The core finding was that early disease is more coherently modelled as a probabilistic pattern across multiple interacting dimensions, and that architectures which integrate context hierarchically outperform those that rely on isolated features. 

Altogether, this points towards a more personalised, quantitative future for diagnostics that is more sensitive to the patients who are hardest to catch.

Moorfields Eye Charity’s support made a genuine difference. It provided the stability and protected time needed to pursue technically ambitious research and develop open-source tools that are not quick wins but require sustained focus and the freedom to test ideas that may not work on the first attempt. The funding also enabled close collaboration with clinicians, ensuring the work was grounded in real patient data and clinically meaningful from the outset.

Lynn Kandakji

During her masters, she took a course on consciousness that explored how the brain constructs internal models of the world from incomplete and noisy information and learned that we rarely observe reality directly but rather infer it, and that idea stayed with her. This closely parallels artificial intelligence. Deep learning models, which are loosely inspired by neural computation, also try to infer an underlying structure from imperfect, high-dimensional data.

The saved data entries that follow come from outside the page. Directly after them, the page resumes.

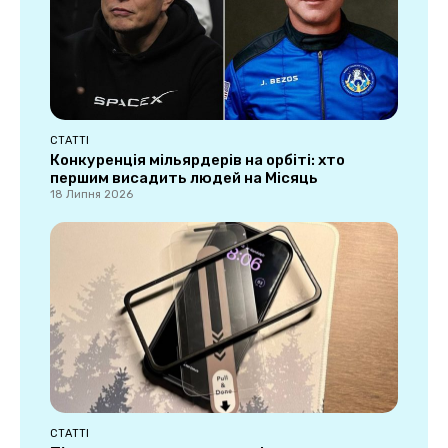
СТАТТІ
Конкуренція мільярдерів на орбіті: хто
першим висадить людей на Місяць
18 Липня 2026
СТАТТІ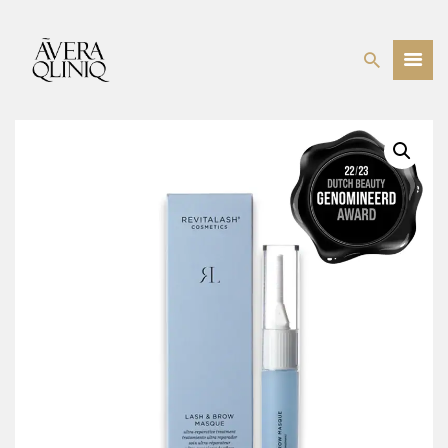
BEHANDELINGEN
PRIJSLIJST
WEBSHOP
OVER ONS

In both cases, the challenge is the same: how do you build a model that meaningfully represents something you cannot observe directly? That connection led Lynn to pursue a PhD and she became interested in applying those ideas to medicine, where diagnosis is fundamentally an inference problem under uncertainty. 

Lynn shared that the most interesting part of her PhD was the mechanistic side. Questions like: How does a model represent structure? What assumptions is it making about variation? Does its inductive bias align with the underlying biological signal? 

Lynn’s advice to women interested in building a career in eye healthcare is to not be afraid to ask ambitious questions and don’t limit your scope.

Eye healthcare is one of the most technologically advanced specialities, and some of the most exciting work is happening at the intersections. Oculomics, for example, is an emerging field where ophthalmology and AI meet neurology, cardiology, endocrinology, and more. The eye is a remarkable window into the rest of the body. The opportunities that have shaped me most were the ones that felt slightly bigger than what I thought I was ready for.